Ayers, Williams and Ethridge were arrested while present at the house where roughly 7 ounces of the illegal narcotic “molly,” a large amount of high-grade marijuana and a firearm were seized.
On Tuesday, Assistant District Attorney Erle Newton asked Willingham, “Is it your sworn testimony then that [Ayers, Etheridge and Williams] had no involvement whatsoever and it was a mere coincidence that they were at your residence that day?”
Willingham replied, “Yes, sir,” and Ayers, Ethridge and Williams, who were present in the viewing section of the courtroom, were cleared on all charges.
“It’s nice now that everybody knows you had nothing to do with it, finally. It was stupid that it took this long when they could have done it in two days,” Etheridge said. “I’m just glad it’s over with. I’m just looking forward to the days after this and not looking back.”
Etheridge, a senior at Cass High, had been attending an alternative school since his arrest. After starting at quarterback on the Cass football team his sophomore and junior seasons, Ethridge was not allowed to participate in the 2013 season. He also had been unable to play in Cass’ first nine baseball games this season.
Etheridge hopes to return to school and the baseball team as soon as possible.
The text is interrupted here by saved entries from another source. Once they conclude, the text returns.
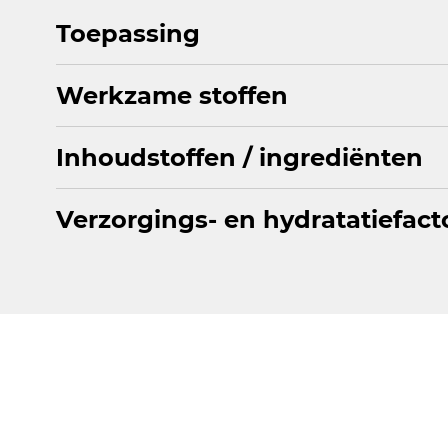
Toepassing
Werkzame stoffen
Verdeel de shampoo gelijkmatig in vochtig haar en sch
Inhoudstoffen / ingrediënten
Cafeïne
,
Panthenol
,
Co-enzym Q10
,
Niacinamide
,
Zi
Verzorgings- en hydratatiefact
AQUA, SODIUM LAURETH SULFATE, PEG-3 DISTEARAT
LAURETH SULFOSUCCINATE, CAFFEINE, SODIUM COCO
CITRIC ACID, PANTHENOL, PEG-200 HYDROGENATED G
Op deze schaal worden de producten geclassificeerd op 
POLYQUATERNIUM-10, POLYQUATERNIUM-7, PEG-7 GLY
haar - ongeacht welke behoeften uw haar heeft. Een hog
BENZOATE, POTASSIUM SORBATE, PARFUM, TETRAM
hydraterende spray voor de vitalisatie van droog, verm
LIMONENE, LINALYL ACETATE.
Verzorgingsfactor
1
2
3
4
5
6
7
8
9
“I guess they’ll try to transfer my grades through [the alternative school]. I guess when that’s done, after they get something in writing from the judge, I get to go back to school. That’s what they said, so that’s what I’m hoping. I have to talk to the principal and see what kind of schedule I need,” Etheridge said. “I’ve just been practicing and working hard by myself until today and, finally, I can go back to my team. You have to go to school to play, so I guess I can go and watch [Tuesday’s game at Gilmer] because, with this thing, I couldn’t even go to the games.
“[Cass head baseball coach Adam Williams] has been calling me, and I finally get to tell him, ‘I’ll see you on the field.’”
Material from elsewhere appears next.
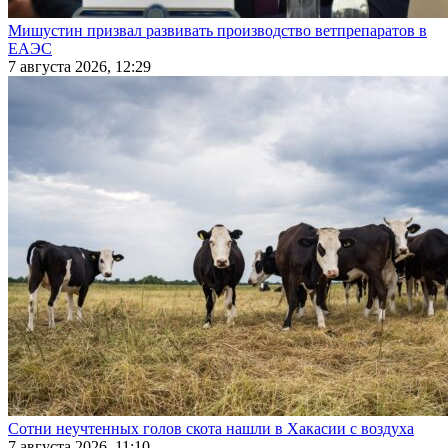
Мишустин призвал развивать производство ветпрепаратов в
ЕАЭС
7 августа 2026, 12:29
Сотни неучтенных голов скота нашли в Хакасии с воздуха
7 августа 2026, 11:10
Williams said paperwork will need to be filed with the GHSA, but he hopes to have Etheridge back as soon as possible.
“We’re excited that Brandon gets his life back,” Williams said. “We’re going to welcome him back and accept him as part of our team.”
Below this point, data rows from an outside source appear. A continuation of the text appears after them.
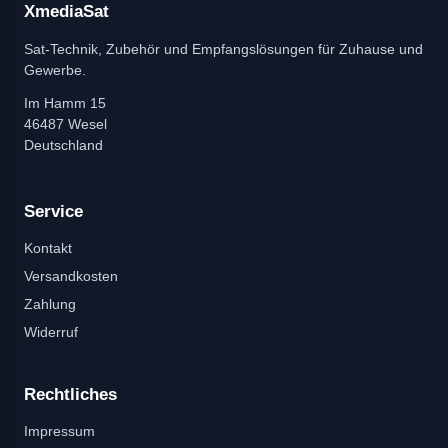
XmediaSat
Sat-Technik, Zubehör und Empfangslösungen für Zuhause und
Gewerbe.
Im Hamm 15
46487 Wesel
Deutschland
Service
Kontakt
Versandkosten
Zahlung
Widerruf
Rechtliches
Impressum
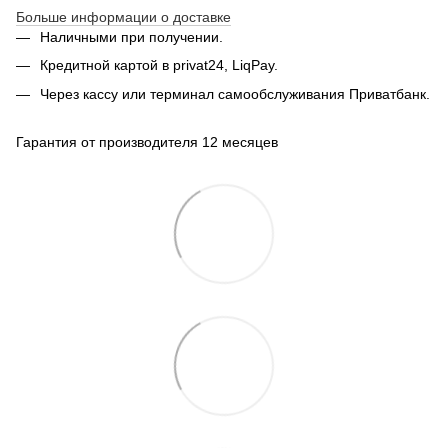
Больше информации о доставке
Наличными при получении.
Кредитной картой в privat24, LiqPay.
Через кассу или терминал самообслуживания Приватбанк.
Гарантия от производителя 12 месяцев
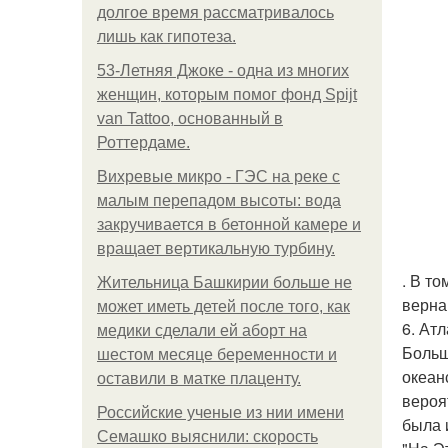
долгое время рассматривалось
лишь как гипотеза.
53-Летняя Джоке - одна из многих
женщин, которым помог фонд Spijt
van Tattoo, основанный в
Роттердаме.
Вихревые микро - ГЭС на реке с
малым перепадом высоты: вода
закручивается в бетонной камере и
вращает вертикальную турбину.
. В т
Жительница Башкирии больше не
верна
может иметь детей после того, как
6. Ат
медики сделали ей аборт на
Больш
шестом месяце беременности и
океан
оставили в матке плаценту.
вероя
Российские ученые из нии имени
была 
Семашко выяснили: скорость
Etheridge was an all-county team member as an outfielder for the Colonels last season, hitting .376 while scoring 33 runs. He drove in 17 RBIs, walked 14 times and turned in a .516 slugging percentage to go along with a .473 on-base percentage. He also contributed on the mound, pitching 52.9 innings with a 3.05 ERA and 83 strikeouts.
Etheridge also hopes for a future in baseball after he graduates from Cass.
“I’m just ready to better my life, finally, and try to go to the best college I can because that was holding me back. Nobody wanted a felon, so I’m just glad to be off,” he said. “I’ll probably go to a JUCO. I’ll probably go play with [Williams] at Georgia Perimeter, so I might do that. That’s an option. I’m probably going to go try out and work out with them over spring break.”
Ayers and Williams, who both graduated from Cass in 2013, are each playing junior college baseball. Ayers has played 11 games this season for Wallace State Community College as an infielder.
“It’s just ridiculous that it took this long, but I’m glad it’s finally done, though. I’m glad that it’s finally over, but I had to miss practices in college for this,” Ayers said of the case Tuesday. “l’ll head back tonight and go to school and practice tomorrow.”
Williams, who originally signed to play for Louisiana State University, has pitched in seven games for Georgia Perimeter College, started three and has won two.
He has pitched 19 innings and allowed just a 1.89 earned run average, while recording 20 strikeouts.
“It’s just great feeling to get it all behind me, so I’m excited,” Williams said. “I’m playing baseball at Georgia Perimeter College. I went this second semester and I’m doing pretty well, actually. We’re doing real well in conference and I’m in the starting rotation.”
Williams is disappointed he was unable to attend LSU, but is excited about his plans to enter the Major League Baseball amateur draft.
“I wanted to go [to LSU] really bad. That was a terrible feeling not to go, but I guess everything happens for a reason. It all worked out,” he said. “Right now, I’m just going to get some hours, take some summer classes and wait and see what next year brings. We’re aiming for the draft.”
“He’s draft eligible this year, so hopefully he’s throwing well. His velocity is up. He had a great outing against Middle Georgia, won a big series, so he looks really good,” Williams’ father, Lathy Williams, said. “The coach is very happy. If we can continue to have a good year, he’ll be draft-ready in June.”